D v = \t -> v t + sin t

in either case we need to give an initial value for v:

v_0 = 0.0

(In future versions of Baysig, this will be written as v 0 = 0.)

When a function v is defined using a differential operator as above, it can be used as any function, meaning it can be passed as to other functions or applied to values

v 0.5 ⇒ 0.1676

Several differential equations can be solved together if they are coupled. There is no need to indicate this, the compiler will figure it out from the dependencies in the variables. Here are the Lotka-Volterra equation for predator-prey dynamics:

x_0 = 50.0
y_0 = 15.0 
D x t = x t * (lvalpha - lvbeta * y t)
D y t = - y t * (lvgamma - lvdelta * x t)

over [sigPlot x, sigPlot y] ⇒ 

If you have observed some data, you can use Baysig to express a probabilistic model and try to estimate the model parameters. One way to do this is to act as if the differential equations exactly govern the underlying dynamics, with the outcome observed with uncorrelated noise.

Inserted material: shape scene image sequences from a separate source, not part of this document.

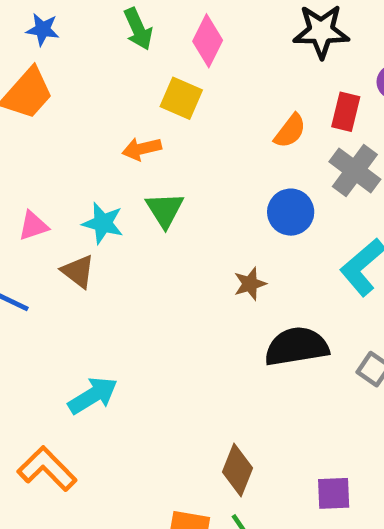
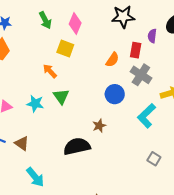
orange arrow: (142, 149) -> (50, 71), turned 63
brown triangle: (78, 271) -> (22, 143), moved
black semicircle: (297, 347) -> (77, 146), moved
cyan arrow: (93, 395) -> (35, 177), turned 85

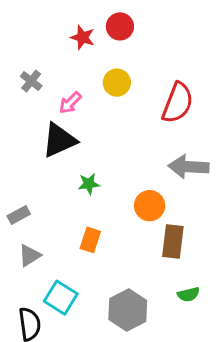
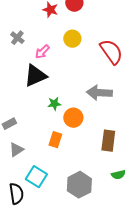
red semicircle: (178, 103) -> (111, 52), turned -56
gray arrow: (189, 167) -> (99, 93), moved
orange circle: (150, 206) -> (73, 118), moved

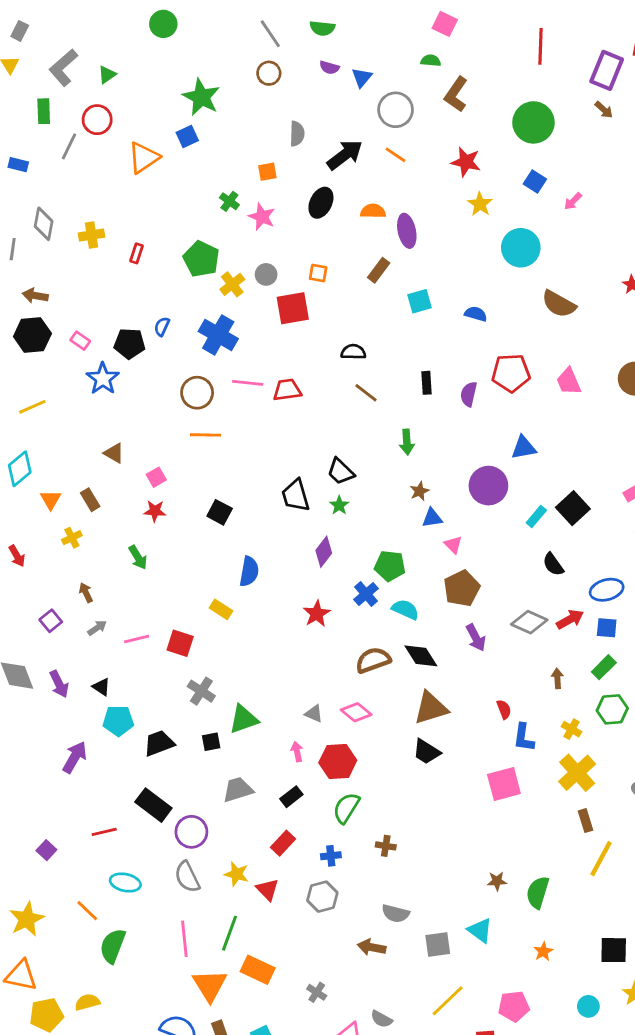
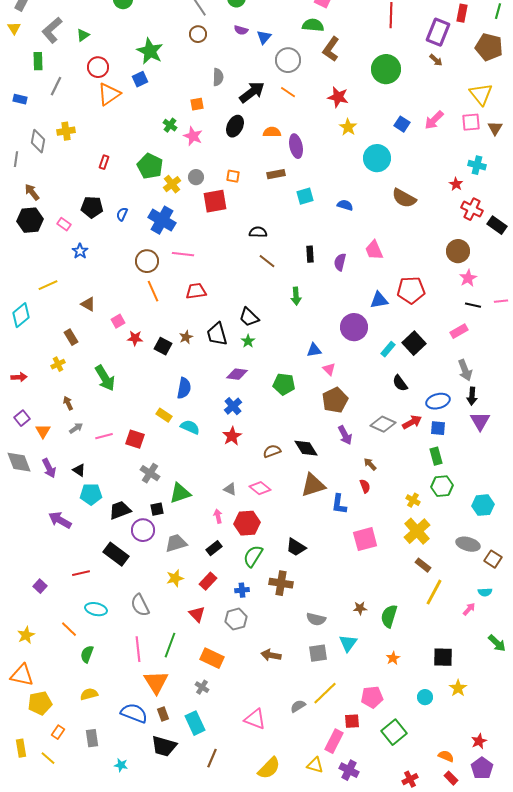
green semicircle: (431, 61) -> (313, 25), size x1.5
red circle: (97, 120) -> (98, 67), moved
blue square: (535, 182) -> (402, 124), moved
pink arrow: (573, 201) -> (434, 120), moved, size x1.5
yellow cross: (92, 235) -> (66, 131), moved
brown rectangle: (379, 270) -> (276, 174), turned 42
brown arrow: (35, 296) -> (32, 192), turned 42
black pentagon: (130, 343) -> (92, 207), moved
red pentagon: (511, 373) -> (411, 290), moved
blue star: (103, 379) -> (80, 251), size x0.7
pink trapezoid: (569, 381) -> (374, 250), moved
red trapezoid: (287, 390) -> (196, 291), moved
yellow line: (32, 407) -> (48, 285), moved
orange line: (206, 435) -> (153, 291), turned 65
brown star: (419, 491) -> (186, 337), moved
orange triangle: (51, 500) -> (43, 431), moved
red star: (155, 511) -> (135, 338), moved
purple diamond: (324, 552) -> (237, 374), turned 60
red arrow: (17, 556) -> (19, 377), turned -63
green arrow: (138, 557) -> (105, 378), size x1.5
blue cross: (366, 594) -> (233, 406), moved
cyan semicircle: (405, 609) -> (190, 427), moved
red star: (317, 614) -> (232, 436), moved
purple square: (51, 621) -> (22, 418), moved
brown semicircle: (373, 660) -> (272, 451), size x0.7
green rectangle: (604, 667) -> (436, 456), turned -60
brown arrow: (557, 678) -> (370, 464), moved, turned -40
blue L-shape: (524, 738) -> (339, 504), moved
black trapezoid: (426, 752) -> (296, 547), moved
purple arrow: (75, 757) -> (60, 520), turned -90
brown rectangle: (586, 821) -> (423, 565), turned -35
purple circle: (191, 832) -> (143, 530), moved
brown cross: (386, 846) -> (281, 583), size x1.6
yellow star: (236, 874) -> (175, 578), moved, turned -30
gray semicircle: (396, 913) -> (316, 619), moved
yellow star: (27, 919) -> (26, 635), size x0.7
cyan triangle: (480, 930) -> (348, 643), turned 30
green semicircle: (113, 946) -> (87, 654), size x0.7
orange rectangle: (258, 970) -> (212, 658), moved
gray cross: (317, 992) -> (202, 687), moved
yellow semicircle: (87, 1002) -> (89, 694), moved
gray semicircle: (381, 1019) -> (298, 706), moved, turned 119

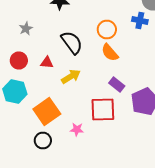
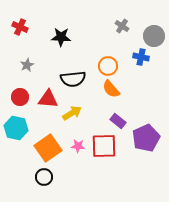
black semicircle: (72, 42) -> (73, 79), turned 120
red triangle: (47, 62) -> (48, 99), size x1.5
pink star: (77, 130) -> (78, 146), moved

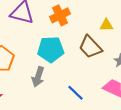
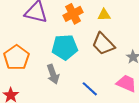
yellow triangle: (106, 25) -> (104, 15), moved
gray arrow: (38, 77) -> (53, 74), turned -36

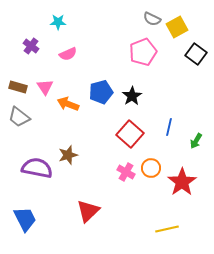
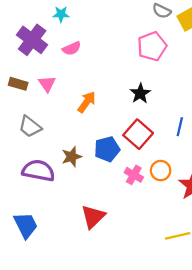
purple cross: (31, 46) -> (32, 40), size x1.8
blue pentagon: (101, 92) -> (107, 149), moved
orange arrow: (68, 104) -> (87, 102), moved, turned 105
gray trapezoid: (19, 117) -> (30, 127), moved

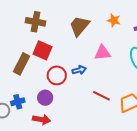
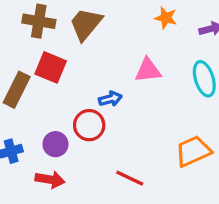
brown trapezoid: (79, 26) -> (86, 24), moved
red circle: (57, 75) -> (89, 125), moved
red line: (101, 96) -> (130, 178), moved

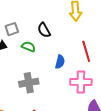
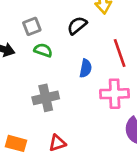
gray square: (12, 29) -> (32, 26), moved
black semicircle: (44, 30) -> (77, 25), moved, turned 84

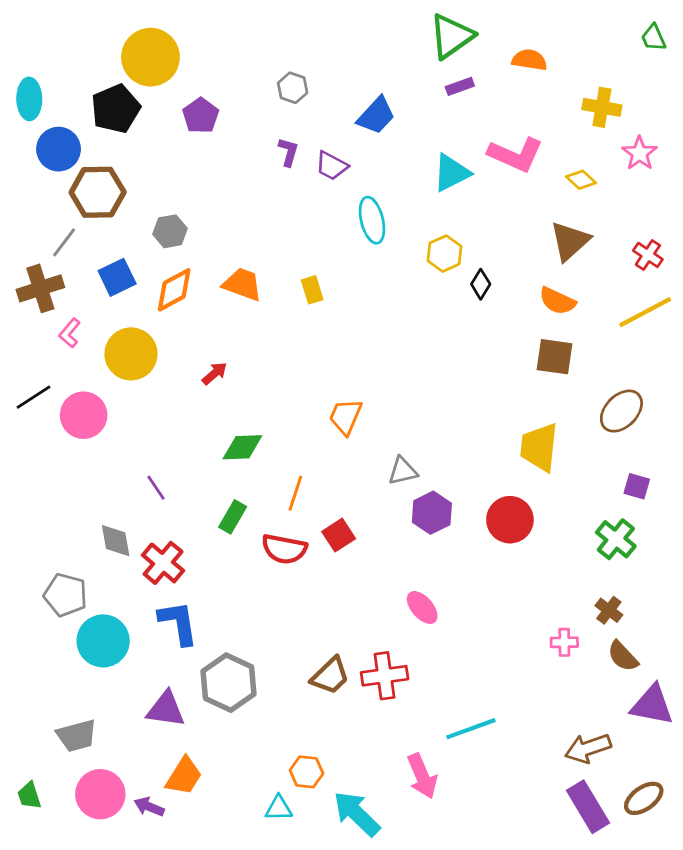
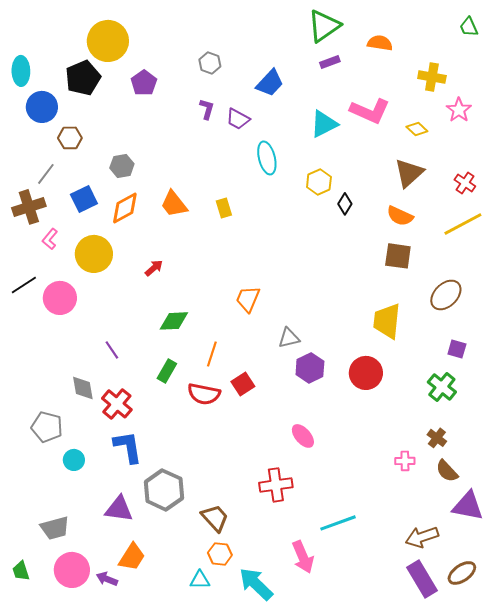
brown hexagon: (98, 192) -> (70, 138), size x0.6
orange trapezoid: (242, 284) -> (174, 204), turned -148
cyan circle: (103, 641) -> (74, 460), size x0.6
brown trapezoid: (330, 676) -> (215, 518), moved, turned -88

This approach does not always work for real data. The real system may have some intrinsic noise, or there may be aspect of the system we do not fully understand. (In the Bayesian interpretation of probability, these two scenarios really mean the same thing.) We can still work with probabilistic models of the full time series by switching to stochastic differential equations (SDEs), which add "white noise" to the system equations. We have implemented this in Baysig by defining the wiener process as a probability distribution which must be drawn separately, in addition to a differential operator d appropriate for an SDE (the wiener process is not differentiable in the classical sense). This has the disadvantage that a single SDE is defined in two lines instead of one, but makes it clear where stochasticity occurs in an SDE, and allows reuse of individual wiener process sample paths, if needed. Thus a stochastic analog of the Lotka-Volterra equations may be:

predPrey = prob
   rvalpha   ~  gamma 1 1
   rvbeta    ~  gamma 1 1
   rvgamma   ~  gamma 1 1
   rvdelta   ~  gamma 1 1
   w1        ~  wiener
   w2        ~  wiener
   xr_0      ~  improper_uniform_positive
   yr_0      ~  improper_uniform_positive
   d xr t    =     xr t    * (rvalpha  - rvbeta   * yr t)  + 0.4 *  d w1 t
   d yr t    =  -  yr t    * (rvgamma  - rvdelta  * xr t)  + 0.4 *  d w2 t 
   return    (xr,yr)

Then, predPrey1 is new probabilistic generator which has known values for the model parameters:

predPrey1 <* updateS predPrey (return {  rvalpha=>0.1;
                                         rvbeta=>0.01;
                                         rvgamma=>0.05;
                                         rvdelta=>0.001;
                                         xr_0=>50.0; 
                                         yr_0=>15.0})

sampling from this model

simPredPrey <* sample predPrey1

gives functions we can plot

over [sigPlot (fst simPredPrey), sigPlot (snd simPredPrey)] ⇒ 

The real power of the Baysig language is that models like predPrey can be run in two modes: a forward mode that generates data, through sample, and an inverse mode to estimate parameters from real-world data, using estimate. We do not have any real-world data that counts chickens and foxes here at the Baysig HQ, so we will just pretend for now that the simulated data simPredPrey in fact came from a real experiment. We will then estimate the parameters from the simulated dataset. This way of re-estimating parameters from datasets that have been generated with known parameters is important in validating statistical estimation procedures.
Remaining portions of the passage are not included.